Why you should experience Norman B. Leventhal Map & Education Center in Boston, Massachusetts.
The Norman B. Leventhal Map & Education Center is where geography becomes storytelling, a space where the world unfolds, one map at a time.
Located within the McKim Building, this center houses one of the most extensive cartographic collections in the nation, spanning more than half a millennium of human exploration and imagination. Antique atlases, celestial charts, and hand-drawn city plans line the walls like portals through time. Every map here, whether tracing colonial trade routes or envisioning future cities, reveals as much about people’s dreams and fears as about the lands themselves. The atmosphere is both scholarly and adventurous, inviting visitors to rediscover the world as it was once seen: vast, mysterious, and alive with possibility.

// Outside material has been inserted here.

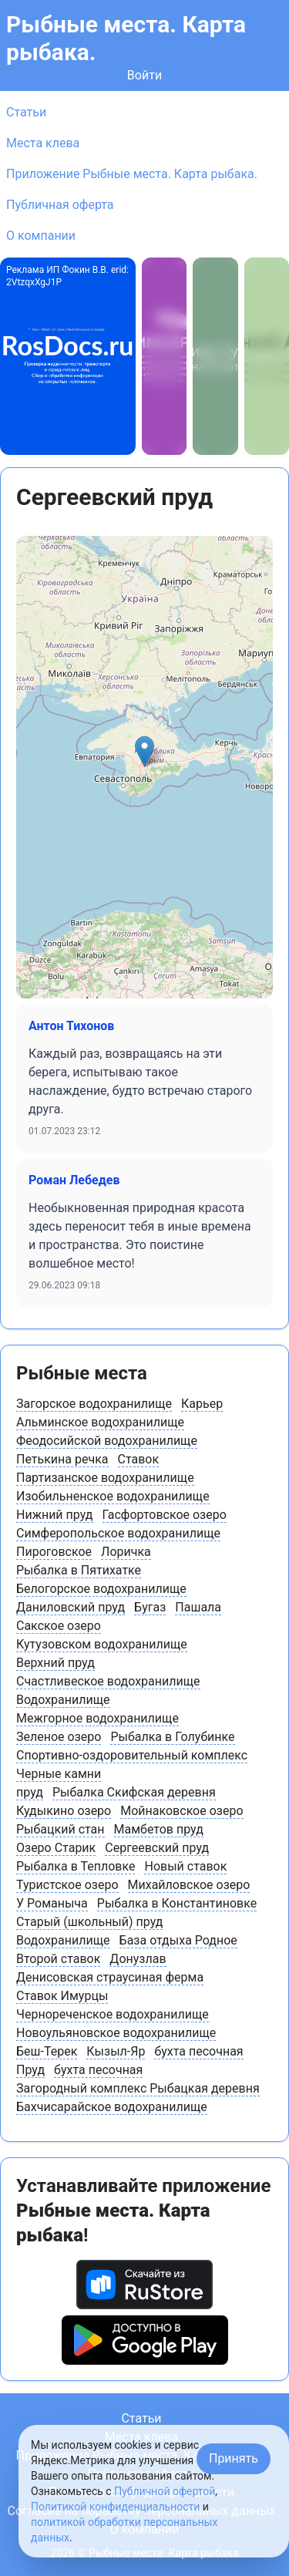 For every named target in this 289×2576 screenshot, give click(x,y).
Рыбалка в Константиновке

What you didn’t know about Norman B. Leventhal Map & Education Center.
Founded in 2004 through a gift from Boston philanthropist Norman B. Leventhal, the center preserves more than 250,000 maps, atlases, globes, and geographic artifacts.
Its holdings include some of the earliest printed maps of the Americas, 18th-century Boston street plans, and rare world maps from the Age of Discovery. Beyond preservation, the center is a hub for innovation, combining digital technology with traditional scholarship to make maps accessible to all. Interactive displays allow you to zoom through centuries of cartography, while temporary exhibitions reinterpret geography through lenses of art, politics, and identity. The center’s mission extends beyond history: it uses maps to explore how space, power, and perspective continue to shape our understanding of the world.
How to fold Norman B. Leventhal Map & Education Center into your trip.
Plan to visit the Map Center after exploring the McKim Building’s Grand Staircase and Bates Hall, letting your journey flow from architecture to exploration.
Wander through the exhibitions at your own pace, pausing to study the intricate artistry of early mapmaking, the sea monsters, compass roses, and ornate borders that made each chart a work of art. Visit mid-morning for quiet immersion, or during one of the center’s public programs to hear curators discuss how maps reflect shifting worldviews. Pair this stop with the Map Room Café for a fitting thematic close. The Norman B. Leventhal Map & Education Center isn’t just a gallery of geography, it’s a living atlas of human curiosity, charting how far imagination can travel.
Hear it from the Foresyte community.
Whole place feels like Boston flexing. Paintings, marble, ceilings for days. You forget it’s even a library until someone shushes you.